__Problem requirements__. Working through the lines below, return each one that holds "Bevan".

__Extracted information__.
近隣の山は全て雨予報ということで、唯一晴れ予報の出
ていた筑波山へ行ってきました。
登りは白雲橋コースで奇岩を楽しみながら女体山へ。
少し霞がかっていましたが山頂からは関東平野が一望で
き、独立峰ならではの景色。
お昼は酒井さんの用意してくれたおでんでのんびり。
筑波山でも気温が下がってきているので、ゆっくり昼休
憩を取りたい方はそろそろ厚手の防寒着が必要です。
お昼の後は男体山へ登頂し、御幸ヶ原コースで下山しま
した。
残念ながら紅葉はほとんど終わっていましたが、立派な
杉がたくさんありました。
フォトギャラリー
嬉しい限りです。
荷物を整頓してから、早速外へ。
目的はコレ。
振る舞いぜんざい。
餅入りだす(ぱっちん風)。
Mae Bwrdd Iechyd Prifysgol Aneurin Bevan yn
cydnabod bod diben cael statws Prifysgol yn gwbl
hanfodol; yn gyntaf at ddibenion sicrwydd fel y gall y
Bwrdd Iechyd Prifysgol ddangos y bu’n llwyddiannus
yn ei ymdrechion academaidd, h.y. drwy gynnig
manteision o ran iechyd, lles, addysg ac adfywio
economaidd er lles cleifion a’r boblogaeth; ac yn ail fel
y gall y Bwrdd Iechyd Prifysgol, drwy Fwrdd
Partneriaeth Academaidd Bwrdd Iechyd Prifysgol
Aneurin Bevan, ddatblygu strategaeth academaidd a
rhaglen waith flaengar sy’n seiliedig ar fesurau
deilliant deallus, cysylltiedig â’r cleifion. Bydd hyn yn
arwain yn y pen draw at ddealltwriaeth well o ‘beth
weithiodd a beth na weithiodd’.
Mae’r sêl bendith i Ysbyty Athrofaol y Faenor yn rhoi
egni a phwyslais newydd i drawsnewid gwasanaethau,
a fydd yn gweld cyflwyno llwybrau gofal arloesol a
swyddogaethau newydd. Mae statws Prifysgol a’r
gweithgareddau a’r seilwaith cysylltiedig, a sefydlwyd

__Task response__.
Mae Bwrdd Iechyd Prifysgol Aneurin Bevan yn
Aneurin Bevan, ddatblygu strategaeth academaidd a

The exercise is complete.